With the creation of AI applications like ChatGPT and other similar technological advancements, there is a sudden rise in litigants representing themselves. Self-represented litigants can now produce sophisticated-looking filings without having to purchase and invest in expensive products.

According to the New York Times, judges and opposing counsel alike are struggling with the impact of an increase in pro se litigation, together with volumes of filing, fueled by AI tools.

Representing oneself in legal proceedings is one of American law’s oldest rights. It is true that some people act pro se because they refuse to listen to attorneys.  In the past, pro se litigants had to rely on templates, sometimes even in their own handwriting and whatever legal research they could do in law libraries or internet searches. Before ChatGPT many might have given up on their claims, regardless of their merits. Today, with technologies assistance, litigants can produce pages and pages of work product, offering options for motion practice that a pro se litigant might not have dreamed of otherwise.
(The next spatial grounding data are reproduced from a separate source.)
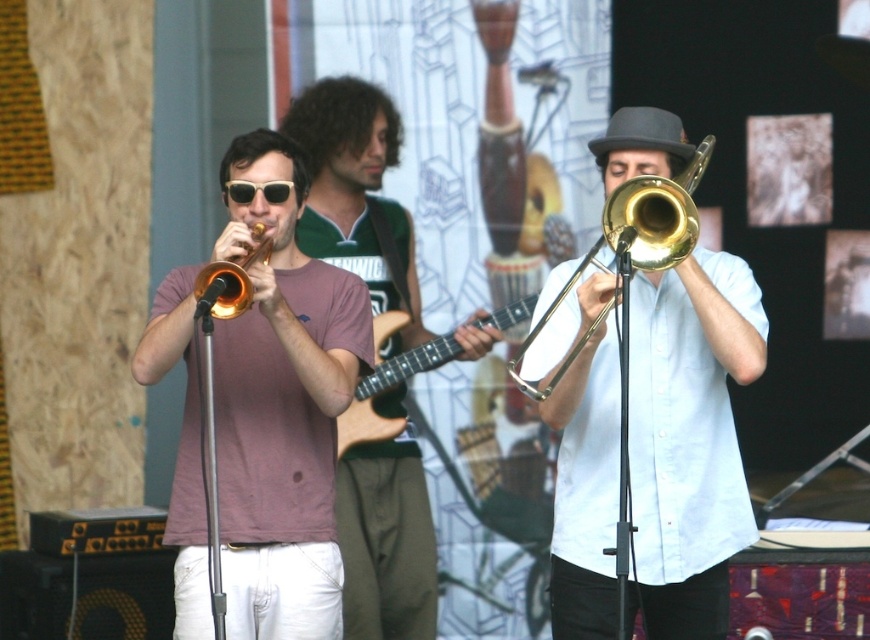 Does point (292, 474) come closer to viewer compared to point (650, 141)?

No, (292, 474) is further to viewer.

Does matte gold trumpet at center have a smaller size compared to black felt fedora at upper right?

No, matte gold trumpet at center is not smaller than black felt fedora at upper right.

Consider the image. Who is more distant from viewer, (x=288, y=636) or (x=652, y=120)?

The point (x=288, y=636) is behind.

Image resolution: width=870 pixels, height=640 pixels. Find the location of `matte gold trumpet at center`. matte gold trumpet at center is located at coordinates (282, 408).

Can you confirm if shiny gold trombone at center is taller than gold shiny trombone at center?

Yes, shiny gold trombone at center is taller than gold shiny trombone at center.

The height and width of the screenshot is (640, 870). What are the coordinates of `shiny gold trombone at center` in the screenshot? It's located at (690, 436).

Who is lower down, black felt fedora at upper right or black plastic sunglasses at center?

black plastic sunglasses at center

Can you confirm if black felt fedora at upper right is thinner than black plastic sunglasses at center?

No.

Who is more distant from viewer, (x=686, y=145) or (x=239, y=182)?

Positioned behind is point (x=239, y=182).

You are a GUI agent. You are given a task and a screenshot of the screen. Output one action in this format:
    pyautogui.click(x=<x>, y=<y>)
    Task: Click on the black felt fedora at upper right
    
    Given the screenshot: What is the action you would take?
    pyautogui.click(x=641, y=132) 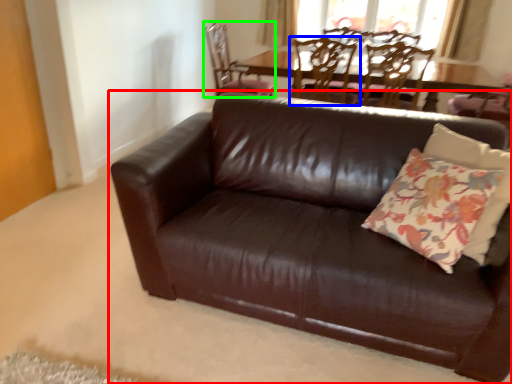 Question: Based on their relative distances, which object is farther from studio couch (highlighted by a red box)? Choose from chair (highlighted by a blue box) and chair (highlighted by a green box).

Choices:
 (A) chair
 (B) chair

Answer: (B) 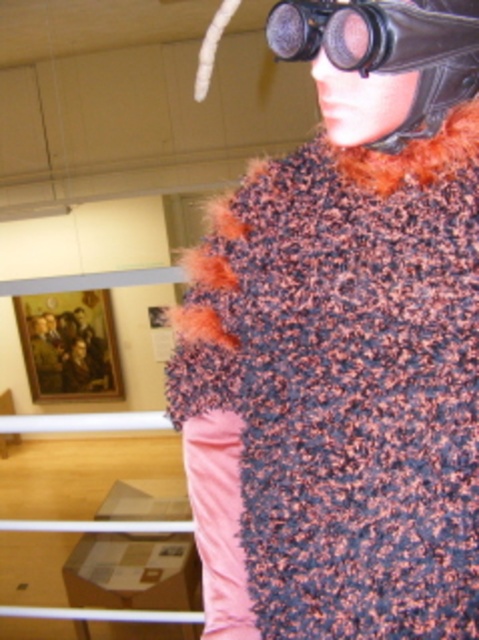 Does fuzzy multicolored scarf at upper center lie behind black leather goggles at upper center?

That is True.

Is fuzzy multicolored scarf at upper center to the right of black leather goggles at upper center from the viewer's perspective?

In fact, fuzzy multicolored scarf at upper center is to the left of black leather goggles at upper center.

At what (x,y) coordinates should I click in order to perform the action: click on fuzzy multicolored scarf at upper center. Please return your answer as a coordinate pair (x, y). This screenshot has height=640, width=479. Looking at the image, I should click on (343, 344).

Image resolution: width=479 pixels, height=640 pixels. In order to click on fuzzy multicolored scarf at upper center in this screenshot , I will do `click(343, 344)`. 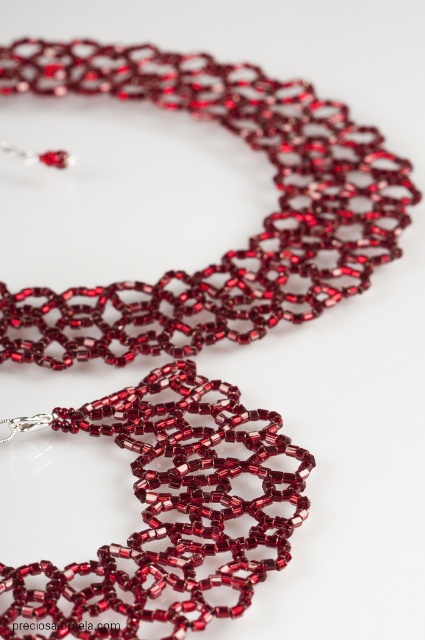 Is matte glass necklace at upper center closer to the viewer compared to matte glass beaded necklace at center?

No.

Is point (124, 314) positioned after point (175, 428)?

Yes, point (124, 314) is behind point (175, 428).

Where is `matte glass necklace at upper center`? matte glass necklace at upper center is located at coordinates (252, 236). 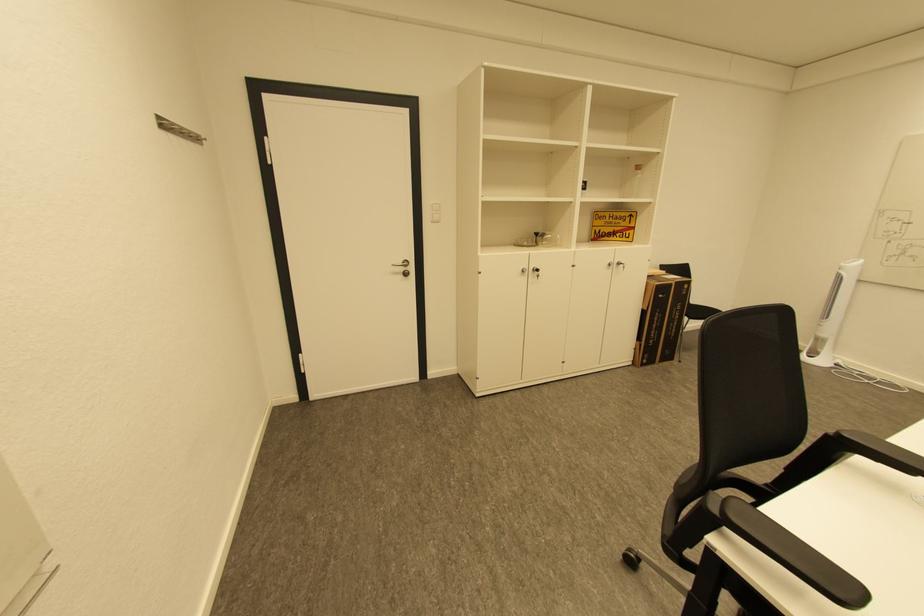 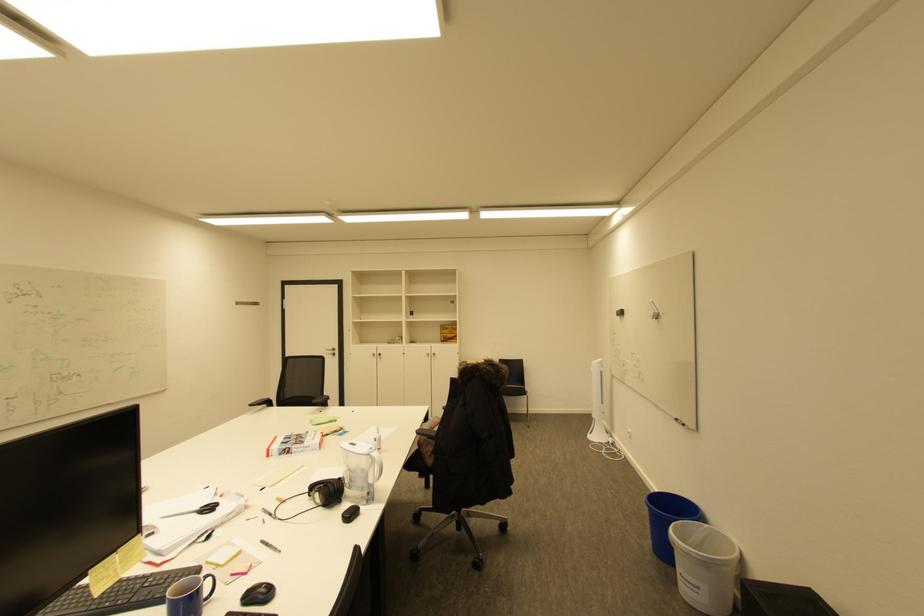 In the scene shown: In a continuous first-person perspective shot, in which direction is the camera moving?

The cameraman walked toward right, backward. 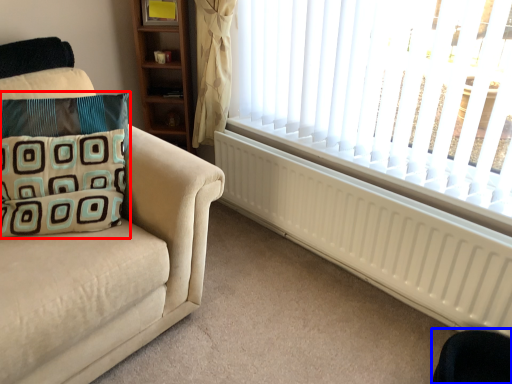 Question: Which of the following is the farthest to the observer, pillow (highlighted by a red box) or swivel chair (highlighted by a blue box)?

Choices:
 (A) pillow
 (B) swivel chair

Answer: (A) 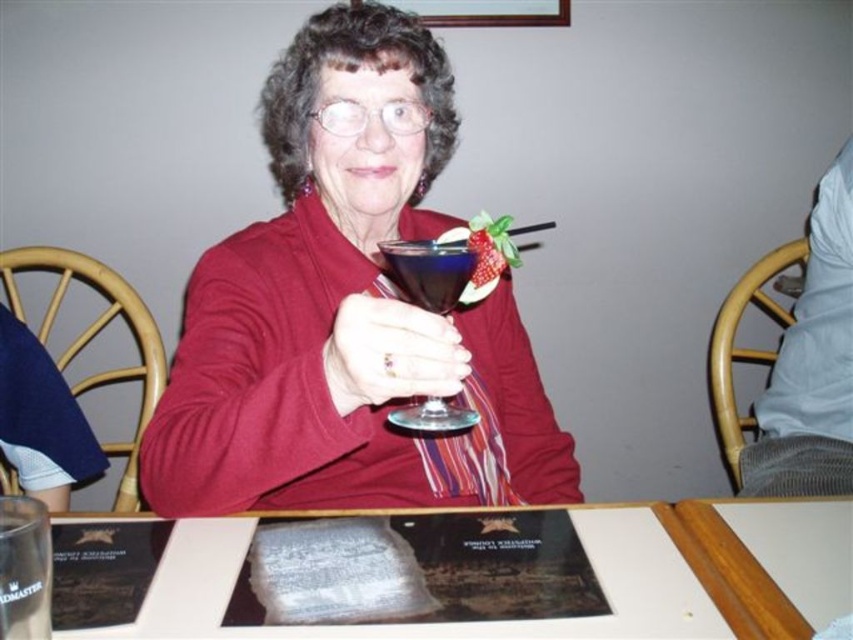 Which of these two, matte glass at center or transparent glass at center, stands shorter?

transparent glass at center

Between matte glass at center and transparent glass at center, which one is positioned higher?

matte glass at center is above.

Describe the element at coordinates (346, 310) in the screenshot. The width and height of the screenshot is (853, 640). I see `matte glass at center` at that location.

Locate an element on the screen. This screenshot has width=853, height=640. matte glass at center is located at coordinates (346, 310).

Can you confirm if wooden table at center is positioned above transparent glass at center?

Incorrect, wooden table at center is not positioned above transparent glass at center.

Can you confirm if wooden table at center is smaller than transparent glass at center?

Correct, wooden table at center occupies less space than transparent glass at center.

Who is more distant from viewer, (749,577) or (437,308)?

The point (437,308) is more distant.

Locate an element on the screen. The width and height of the screenshot is (853, 640). wooden table at center is located at coordinates (772, 561).

Is white textured table at center thinner than wooden table at center?

Incorrect, white textured table at center's width is not less than wooden table at center's.

Who is shorter, white textured table at center or wooden table at center?

With less height is wooden table at center.

Identify the location of white textured table at center. The width and height of the screenshot is (853, 640). (457, 573). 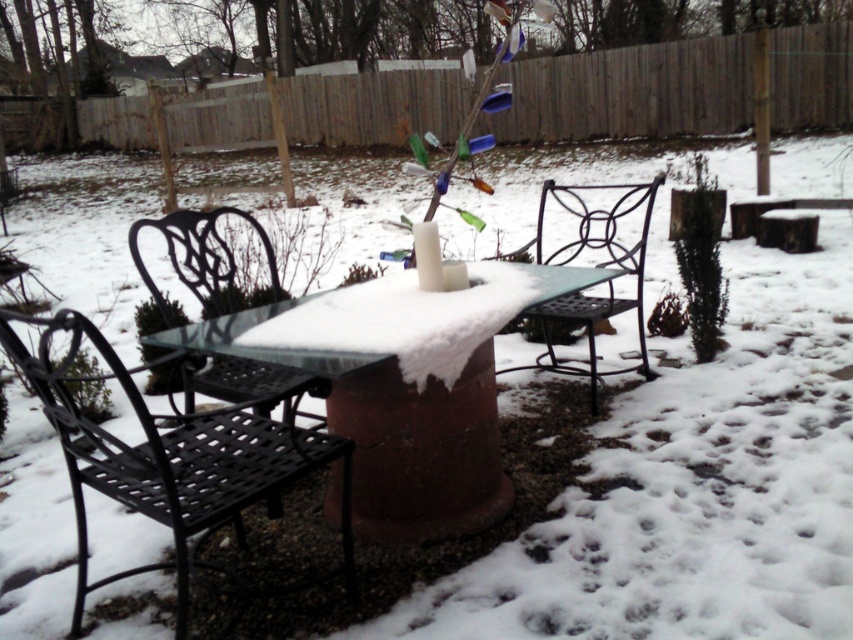 You are planning to sit on one of the chairs in the snowy patio. You want to choose the taller chair between the black wrought iron chair at left and the black wrought iron chair at center. Which one should you choose?

The black wrought iron chair at left has a greater height compared to the black wrought iron chair at center, so you should choose the black wrought iron chair at left.

You are planning to set up a small winter garden on the snowy patio. You have two black wrought iron chairs available. Which chair should you choose if you want a taller seat to avoid sitting too close to the snow? Please select between the black wrought iron chair at lower left and the black wrought iron chair at center.

The black wrought iron chair at center has a greater height compared to the black wrought iron chair at lower left, so you should choose the black wrought iron chair at center to avoid sitting too close to the snow. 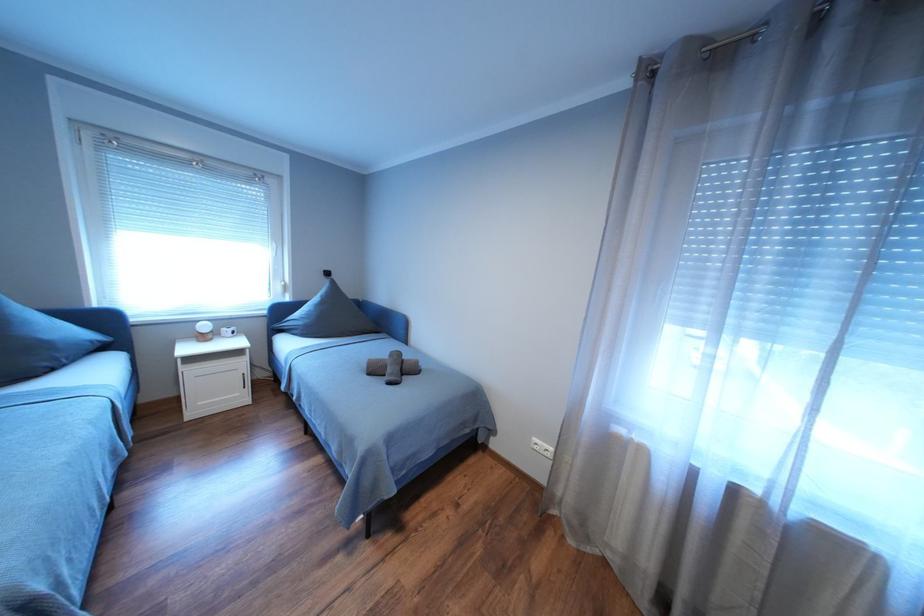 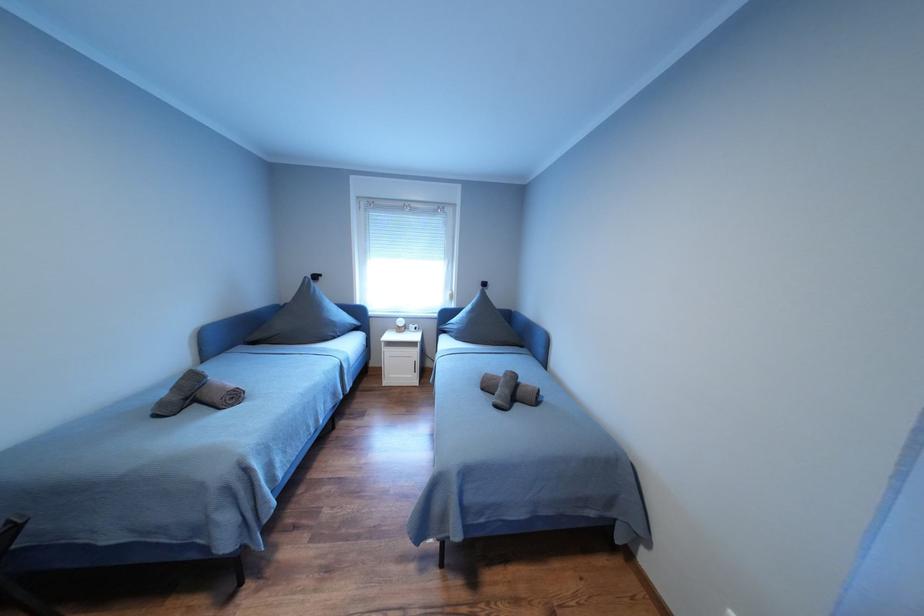 Question: The first image is from the beginning of the video and the second image is from the end. How did the camera likely rotate when shooting the video?

Choices:
 (A) Left
 (B) Right
 (C) Up
 (D) Down

Answer: (A) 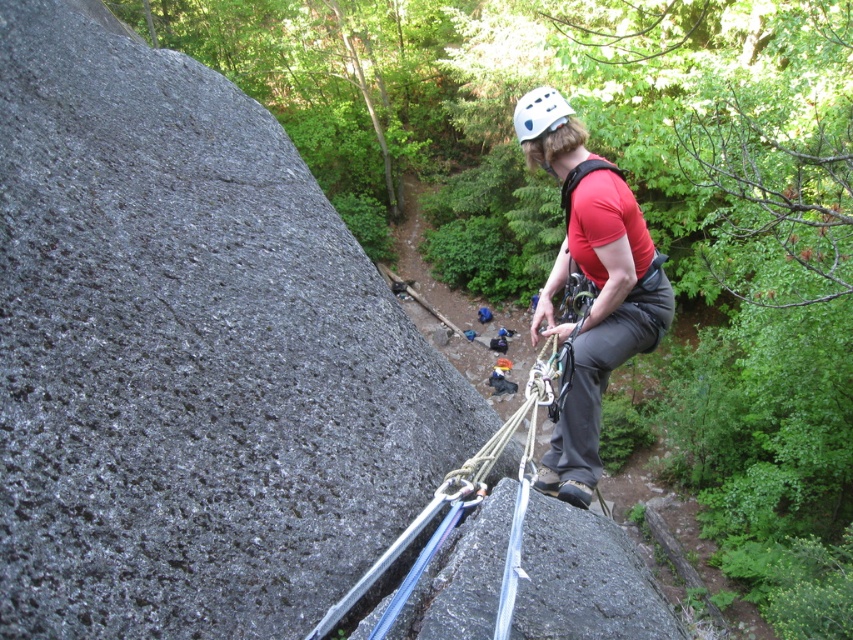 Question: Does matte red shirt at center have a lesser width compared to white matte helmet at upper center?

Choices:
 (A) no
 (B) yes

Answer: (A)

Question: Estimate the real-world distances between objects in this image. Which object is farther from the white matte helmet at upper center?

Choices:
 (A) matte red shirt at center
 (B) smooth granite rock at center

Answer: (B)

Question: Can you confirm if smooth granite rock at center is thinner than matte red shirt at center?

Choices:
 (A) yes
 (B) no

Answer: (B)

Question: Estimate the real-world distances between objects in this image. Which object is farther from the matte red shirt at center?

Choices:
 (A) white matte helmet at upper center
 (B) smooth granite rock at center

Answer: (B)

Question: Which object appears farthest from the camera in this image?

Choices:
 (A) smooth granite rock at center
 (B) white matte helmet at upper center
 (C) matte red shirt at center

Answer: (B)

Question: Observing the image, what is the correct spatial positioning of matte red shirt at center in reference to white matte helmet at upper center?

Choices:
 (A) left
 (B) right

Answer: (B) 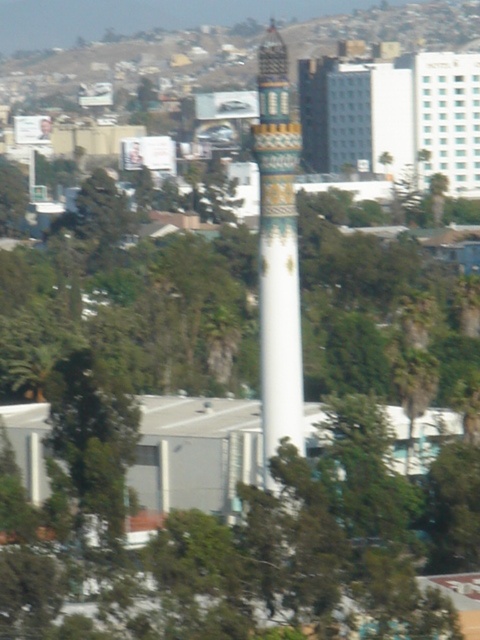 Question: Considering the relative positions of gold mosaic minaret at center and green leafy tree at lower left in the image provided, where is gold mosaic minaret at center located with respect to green leafy tree at lower left?

Choices:
 (A) left
 (B) right

Answer: (B)

Question: Can you confirm if gold mosaic minaret at center is positioned to the left of green leafy tree at lower left?

Choices:
 (A) yes
 (B) no

Answer: (B)

Question: Which point is farther to the camera?

Choices:
 (A) (266, 150)
 (B) (67, 454)

Answer: (A)

Question: Which object appears closest to the camera in this image?

Choices:
 (A) gold mosaic minaret at center
 (B) green leafy tree at lower left

Answer: (B)

Question: Which point is closer to the camera taking this photo?

Choices:
 (A) (70, 515)
 (B) (277, 381)

Answer: (A)

Question: Does gold mosaic minaret at center appear on the left side of green leafy tree at lower left?

Choices:
 (A) no
 (B) yes

Answer: (A) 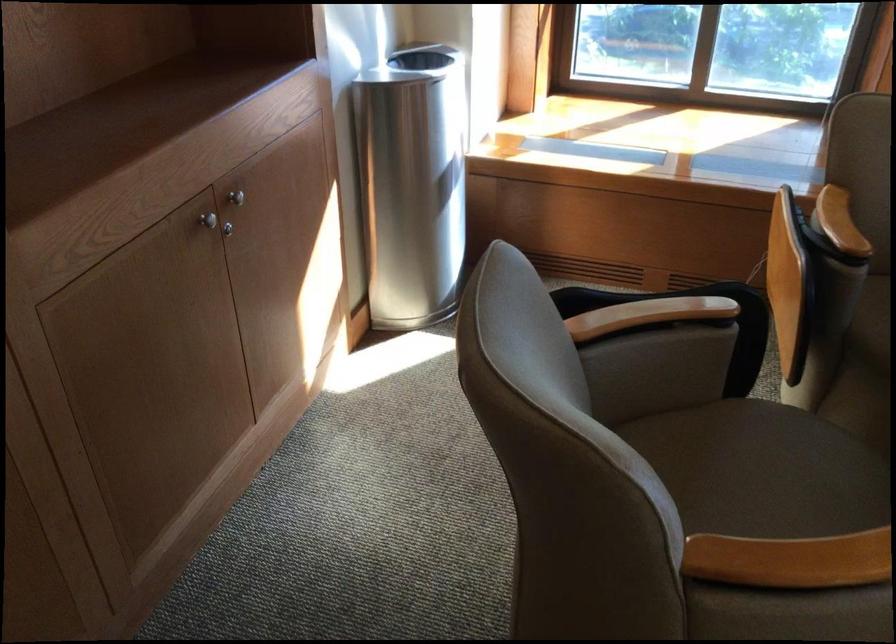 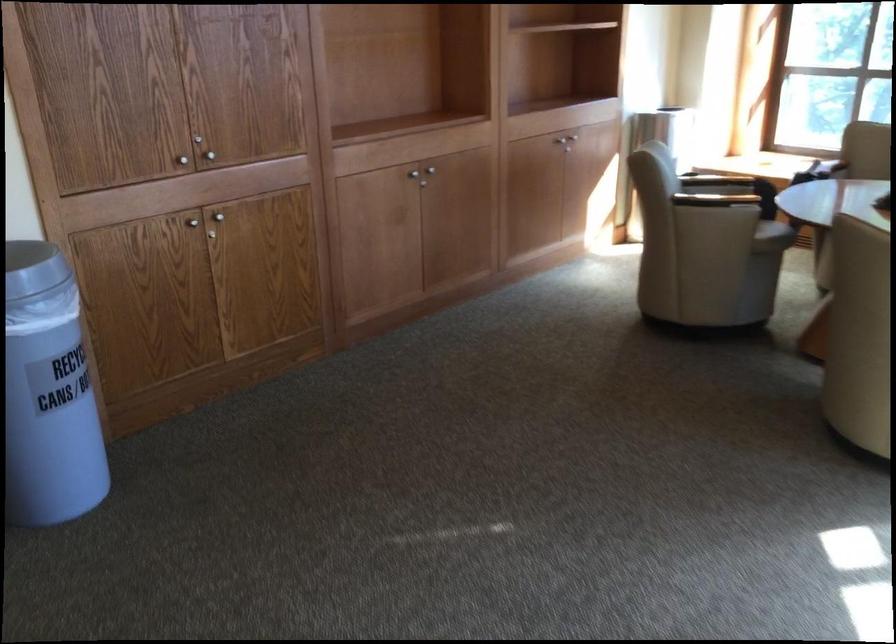 Question: I am providing you with two images of the same scene from different viewpoints. Please identify which objects are invisible in image2.

Choices:
 (A) chair sitting surface
 (B) chair armrest
 (C) grey trash can
 (D) wire drawer handle

Answer: (A)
Even when a pro se litigant pays nothing to create their filings, they have a cost. Judges, opposing parties, and court staff must handle them: docketing them, taking the appropriate actions, reviewing their arguments, and drafting responses. All this takes time and money for everyone involved, and those resources are wasted on filings that cite “AI hallucinations” or simply drag out the proceedings.

States, courts, and private parties are pushing back as they can. Some courts have issued standing orders governing the use of AI. The NYT points to the U.S. District Court for the Middle District of Georgia, which cautions pro se litigants that the court can sanction them for inaccurate filings or those that “harass, cause unnecessary delay, or needlessly increase the cost of litigation.” One judge in the Northern District of Ohio has an order forbidding AI use entirely in matters he oversees in federal court.